Online supplemental materials
Fig. S1 shows that folding stressors increase RPN4 mRNA in wild type but not pYEF3:RPN4 cells. Fig. S2 shows that Hsf1Δ1-147 expression activates the HSR and increases levels of Hsp104 and Sis1. Fig. S3 shows that folding stressors cause aggregation and recruitment of heat shock proteins. Fig. S4 shows the levels of unfolded protein response activity under proteolytic or folding stressors. Fig. S5 shows the levels and localization of short-lived proteins Nce103 and Ctk1 under folding and proteolytic stressors.

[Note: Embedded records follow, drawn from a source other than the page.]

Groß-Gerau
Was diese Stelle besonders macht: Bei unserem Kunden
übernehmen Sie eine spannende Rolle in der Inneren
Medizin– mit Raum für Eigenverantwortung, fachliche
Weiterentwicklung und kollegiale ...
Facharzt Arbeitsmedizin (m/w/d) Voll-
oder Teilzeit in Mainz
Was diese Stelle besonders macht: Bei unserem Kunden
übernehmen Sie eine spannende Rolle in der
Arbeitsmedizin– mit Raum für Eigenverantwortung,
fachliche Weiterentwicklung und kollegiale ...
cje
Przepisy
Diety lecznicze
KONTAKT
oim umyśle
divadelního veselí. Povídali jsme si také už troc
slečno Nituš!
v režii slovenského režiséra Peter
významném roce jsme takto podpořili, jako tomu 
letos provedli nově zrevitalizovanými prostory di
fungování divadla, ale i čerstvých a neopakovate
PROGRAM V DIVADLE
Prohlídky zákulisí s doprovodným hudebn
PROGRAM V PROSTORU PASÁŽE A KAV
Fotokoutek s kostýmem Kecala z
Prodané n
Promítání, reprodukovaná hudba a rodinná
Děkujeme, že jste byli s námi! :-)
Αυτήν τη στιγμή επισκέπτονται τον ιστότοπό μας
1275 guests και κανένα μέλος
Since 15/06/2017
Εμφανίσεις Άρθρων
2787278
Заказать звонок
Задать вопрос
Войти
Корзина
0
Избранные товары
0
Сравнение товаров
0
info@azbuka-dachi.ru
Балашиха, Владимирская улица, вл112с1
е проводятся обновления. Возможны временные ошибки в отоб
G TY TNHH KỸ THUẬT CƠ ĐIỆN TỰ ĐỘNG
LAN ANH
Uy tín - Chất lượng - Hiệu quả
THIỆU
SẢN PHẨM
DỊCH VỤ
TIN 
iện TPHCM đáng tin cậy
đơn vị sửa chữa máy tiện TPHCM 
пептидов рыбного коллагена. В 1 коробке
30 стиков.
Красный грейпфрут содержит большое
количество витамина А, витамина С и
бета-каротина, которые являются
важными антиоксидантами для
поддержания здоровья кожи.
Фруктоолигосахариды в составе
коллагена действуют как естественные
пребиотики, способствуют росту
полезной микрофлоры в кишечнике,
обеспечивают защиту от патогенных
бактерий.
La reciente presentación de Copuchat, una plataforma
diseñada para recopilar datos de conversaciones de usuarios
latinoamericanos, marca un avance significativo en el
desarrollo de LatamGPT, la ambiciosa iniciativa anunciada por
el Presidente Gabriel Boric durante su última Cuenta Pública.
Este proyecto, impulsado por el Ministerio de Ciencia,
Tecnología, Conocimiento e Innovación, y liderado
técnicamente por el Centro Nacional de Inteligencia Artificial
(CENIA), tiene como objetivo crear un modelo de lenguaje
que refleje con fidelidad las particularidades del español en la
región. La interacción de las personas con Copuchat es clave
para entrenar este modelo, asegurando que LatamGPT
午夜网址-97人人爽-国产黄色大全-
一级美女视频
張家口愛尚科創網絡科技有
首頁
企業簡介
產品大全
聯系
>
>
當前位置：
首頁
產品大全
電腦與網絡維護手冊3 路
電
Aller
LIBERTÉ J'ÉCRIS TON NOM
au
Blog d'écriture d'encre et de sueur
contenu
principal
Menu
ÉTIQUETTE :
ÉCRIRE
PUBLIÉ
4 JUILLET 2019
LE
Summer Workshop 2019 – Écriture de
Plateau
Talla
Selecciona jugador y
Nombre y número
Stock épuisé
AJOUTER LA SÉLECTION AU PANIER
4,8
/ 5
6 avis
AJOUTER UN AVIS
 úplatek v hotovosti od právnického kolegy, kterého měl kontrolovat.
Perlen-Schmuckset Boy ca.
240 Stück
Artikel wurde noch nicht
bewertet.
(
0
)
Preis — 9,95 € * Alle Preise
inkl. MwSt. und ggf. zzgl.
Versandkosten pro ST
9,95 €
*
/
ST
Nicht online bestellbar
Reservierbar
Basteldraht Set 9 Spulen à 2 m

We thank Dr. R.R. Kopito, Dr. J.E. Ferrell Jr., B.D. Alford, V. Ambati, L. Persson, C.S. Sitron, and S.L. Ergun for their helpful comments during manuscript preparation. We additionally thank Dr. J. Frydman, Dr. A. Matouschek, Dr. Y. Merbl, Dr. Z.H. Davis, and Dr. Z.A. Jaafar for helpful discussion. We thank J. Giafaglione for construction of the pHSF1:HSF1Δ1-147 expression plasmid and B.D. Alford for construction of the HSR reporter plasmid. We thank B.D. Alford, J. Park, and C.S. Sitron for assistance in strain building. Several GFP-tagged protein strains (Nce103, Ctk1, Tdh3, Sis1, and Ssa1) were a gift from U. Weill and M. Schuldiner. We thank Dr. A.F. Straight and O.K. Smith for microscope usage and guidance.

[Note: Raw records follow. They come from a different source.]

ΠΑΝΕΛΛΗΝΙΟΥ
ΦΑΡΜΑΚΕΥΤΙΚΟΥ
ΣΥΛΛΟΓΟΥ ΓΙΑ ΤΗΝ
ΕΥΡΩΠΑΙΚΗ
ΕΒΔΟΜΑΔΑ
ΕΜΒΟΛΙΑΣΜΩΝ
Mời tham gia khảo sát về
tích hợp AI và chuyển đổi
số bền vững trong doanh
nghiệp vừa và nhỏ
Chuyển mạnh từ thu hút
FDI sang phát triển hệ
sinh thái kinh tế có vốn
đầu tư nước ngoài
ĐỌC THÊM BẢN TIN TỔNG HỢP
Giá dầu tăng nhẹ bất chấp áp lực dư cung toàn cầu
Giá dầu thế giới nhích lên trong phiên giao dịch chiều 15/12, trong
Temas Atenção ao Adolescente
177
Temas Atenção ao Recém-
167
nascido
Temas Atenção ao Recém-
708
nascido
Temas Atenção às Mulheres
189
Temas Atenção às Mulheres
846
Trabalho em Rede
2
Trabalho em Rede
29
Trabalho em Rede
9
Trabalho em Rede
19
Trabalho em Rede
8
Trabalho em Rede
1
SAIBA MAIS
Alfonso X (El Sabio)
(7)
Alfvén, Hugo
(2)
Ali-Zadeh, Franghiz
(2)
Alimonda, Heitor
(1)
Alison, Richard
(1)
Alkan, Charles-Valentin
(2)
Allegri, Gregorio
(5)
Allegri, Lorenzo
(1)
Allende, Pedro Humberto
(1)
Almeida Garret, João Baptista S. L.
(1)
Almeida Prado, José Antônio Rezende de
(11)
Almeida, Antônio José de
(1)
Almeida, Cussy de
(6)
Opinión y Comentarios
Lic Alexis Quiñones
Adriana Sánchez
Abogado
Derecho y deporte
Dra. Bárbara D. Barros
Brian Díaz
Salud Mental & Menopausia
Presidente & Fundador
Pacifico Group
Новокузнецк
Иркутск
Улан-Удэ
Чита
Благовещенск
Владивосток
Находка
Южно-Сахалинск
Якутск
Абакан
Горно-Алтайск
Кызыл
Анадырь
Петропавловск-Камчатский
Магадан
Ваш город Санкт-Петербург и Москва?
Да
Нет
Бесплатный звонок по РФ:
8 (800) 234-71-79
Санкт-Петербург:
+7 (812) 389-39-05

This work was supported by the National Institute of General Medical Sciences of the National Institutes of Health (grant no. T32GM007276 to J.J. Work and R01GM115968 to O. Brandman).
The authors declare no competing financial interests.
Author contributions: J.J. Work and O. Brandman designed the experiments and wrote the manuscript. J.J. Work performed the experiments and analysis.